The state has rolled out the most audacious anti-Obamacare proposal yet, one that openly defies the fact that the Affordable Care Act is still in effect and in force. Idaho officials announced last month that they would allow insurance plans to be sold in the state that don’t comply with the health care law’s regulations. This means that plans can discriminate against people with preexisting medical conditions, by charging them higher premiums, and impose caps on the benefits their customers receive.
The ploy seems plainly illegal: Federal law, as amended by the ACA, flatly forbids health insurers from selling such plans. But Idaho is planning to permit them anyway — and it is not immediately clear who is going to stop it.
The Trump administration doesn’t appear eager to step in — and absent a federal action, it is not at all clear that litigation will actually be able to stop Idaho.

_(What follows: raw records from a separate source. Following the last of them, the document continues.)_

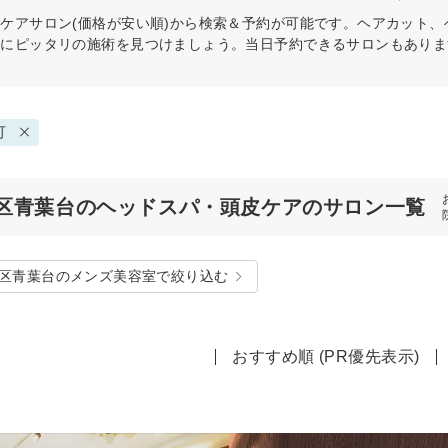
皮ケア
サロン(価格が安い順)から検索＆予約が可能です。ヘアカット
分にピッタリの施術を見つけましょう。当日予約できるサロンもありま
可
区青葉台のヘッドスパ・頭皮ケアのサロン一覧
区青葉台のメンズ美容室で絞り込む
おすすめ順 (PR優先表示)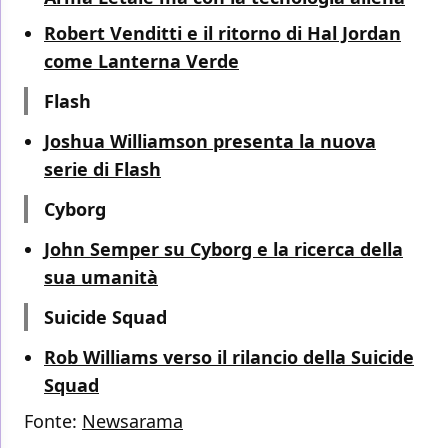
Robert Venditti e il ritorno di Hal Jordan
come Lanterna Verde
Flash
Joshua Williamson presenta la nuova
serie di Flash
Cyborg
John Semper su Cyborg e la ricerca della
sua umanità
Suicide Squad
Rob Williams verso il rilancio della Suicide
Squad
Fonte:
Newsarama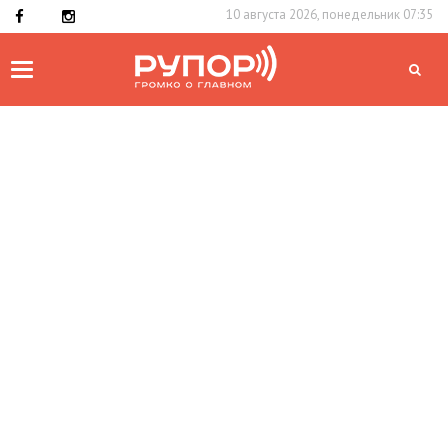
10 августа 2026, понедельник 07:35
Toggle
navigation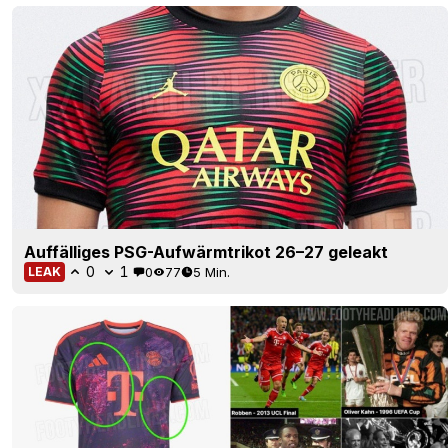
Auffälliges PSG-Aufwärmtrikot 26–27 geleakt
0
1
0
77
5 Min.
LEAK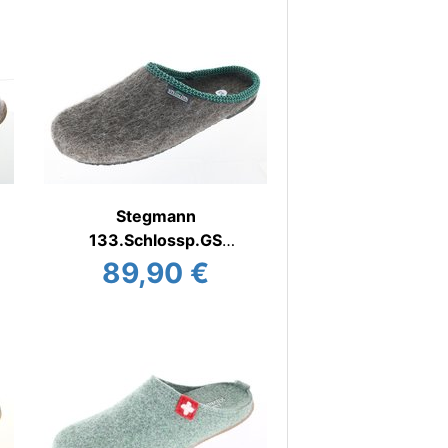
Stegmann
133.Schlossp.GS
Filzhausschuh
89,90 €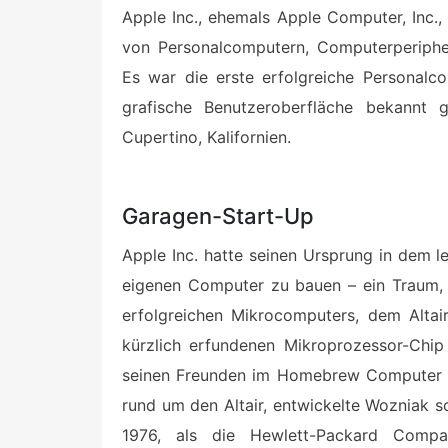
Apple Inc., ehemals Apple Computer, Inc.,
von Personalcomputern, Computerperiphe
Es war die erste erfolgreiche Personalc
grafische Benutzeroberfläche bekannt 
Cupertino, Kalifornien.
Garagen-Start-Up
Apple Inc. hatte seinen Ursprung in dem 
eigenen Computer zu bauen – ein Traum, 
erfolgreichen Mikrocomputers, dem Altai
kürzlich erfundenen Mikroprozessor-Chip
seinen Freunden im Homebrew Computer Cl
rund um den Altair, entwickelte Wozniak s
1976, als die Hewlett-Packard Compa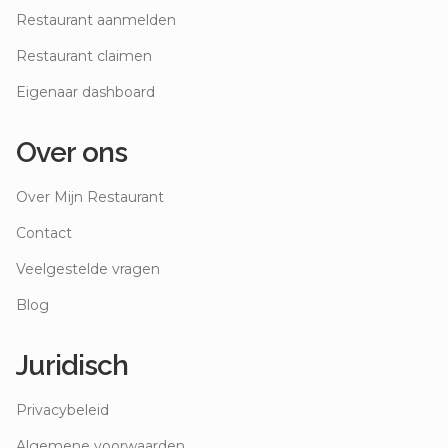
Restaurant aanmelden
Restaurant claimen
Eigenaar dashboard
Over ons
Over Mijn Restaurant
Contact
Veelgestelde vragen
Blog
Juridisch
Privacybeleid
Algemene voorwaarden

The situation is akin to marijuana legalization during the Obama administration: When the federal government decides its resources are not best spent enforcing a federal law it does not really agree with, the courts are reluctant to force the feds to intervene.
If Idaho gets away with this anti-Obamacare scheme, the floodgates could open. Every Republican-led state would have a precedent for undermining the law’s core insurance protections. It could create a situation similar to Medicaid expansion after the Supreme Court ruled states could choose not to accept it. Republican-led states refused to take the expansion, leaving millions of people without health insurance, while Democratic states saw their uninsured rates drop to historic lows.
“The thing that worries me is every single red state that wants to do something more aggressive is gonna leap at the opportunity,” Nicholas Bagley, a law professor at the University of Michigan who is generally supportive of Obamacare, told me. “We’ll see a patchwork on the individual market every bit as profound as the disparity in Medicaid expansion.”
It is, in other words, a route to quasi-Obamacare repeal for Republican states. And the only way to stop it might be the Trump administration, which is openly hostile to the law.
At least one major health insurer wants to sell non-Obamacare plans
The most immediate question after Idaho announced its plan was whether any health insurer was actually going to take up the state’s offer. Because unless insurers bought in, the Idaho proposal would be an interesting theoretical exercise and nothing more.
Then last week, Blue Cross of Idaho submitted five “Freedom Blue” plans it wants to sell in the state starting in April that would not comply with the ACA’s regulations. The insurer will also continue to sell plans on Idaho’s Obamacare marketplace, for the record, as the state is requiring.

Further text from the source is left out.